Τhe Αrtist and his Μasterpiece

SUREBAZA

The status of photography as art was questioned for much of its historical course. To a much lesser degree did photography doubt art or itself. Yiorgos Depollas, a renowned photographic joker, in the series Inlook (2003), on the occasion of the international exhibition Outlook, which took place in Athens that same year, castigated one aspect of contemporary art: themes of an anecdotal nature with a pompous presentation commented the often insipid way photography adopted idioms of the broader art domain. Through some satirical “installations”, he also alluded to the way radical changes of the sixties gave way to a simplified enlargement of the art phenomenon, which sometimes leads to conceptual inanities and spineless art projects. In his latest oeuvre, bearing the sarcastic title The Artist and his Masterpiece (2010-14), Depollas is photographed next to debris (baza in Greek), illegal constructions, large objects placed in the middle of nowhere, and driven by photography’s verisimilitude, he sets up fake documents, and poses looking serious next to his supposed works. The anonymous actions, the tragic carelessness in handling Greek public property are hereby converted into spurious works. The showy coloured clothing alludes to artistic idiosyncrasy, whereas the localities trenchantly declare the abundance of masterpieces, even in desolate places where rubbish dumps are disregarded. He also touches upon the current mania of being self-photographed, the need for one to live all the more interrelated to his image, thus attracting attention. The nonexistent movement surebatism is brought into play in order to point out scathingly the difference between the oeuvre with the tautological title “Two bathtubs, side by side” and its new version to which a damaged washing machine has been added (with his own hands). How close has the distance become between seriousness and pomposity? How far has art digressed from art? How much truth is sometimes hidden in “fake documents?”

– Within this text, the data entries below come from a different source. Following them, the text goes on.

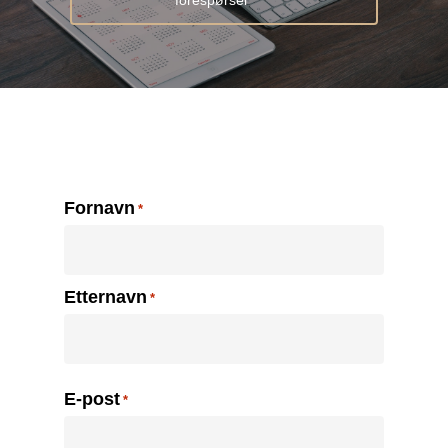
Navn
Fornavn
*
Etternavn
E-post
*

Recently, on a visit to a museum of contemporary art, this actual scene took place: between two works, two contemporary installations, on the floor lay a blue Wettex sucking up some undesirable moisture, as a glance at the suspended ceiling evinced. A couple of visitors questioned aloud if the Wettex was part of the work, and if so, of the left or the right one? Did contemporary art finally manage to reduce the distance between real life and creative expression? Between masterpieces and baza? Or did it make the course, albeit unintentionally, rougher, an extended suspension between essence and arbitrariness, intellectuality and farce, attempting to justify practically anything with texts full of nebulous ambiguities? Are we at the age when that, besides political and public life, almost anything can intrude dynamically into art? The answer is perhaps hidden in the yet unwritten manifesto of surebatism.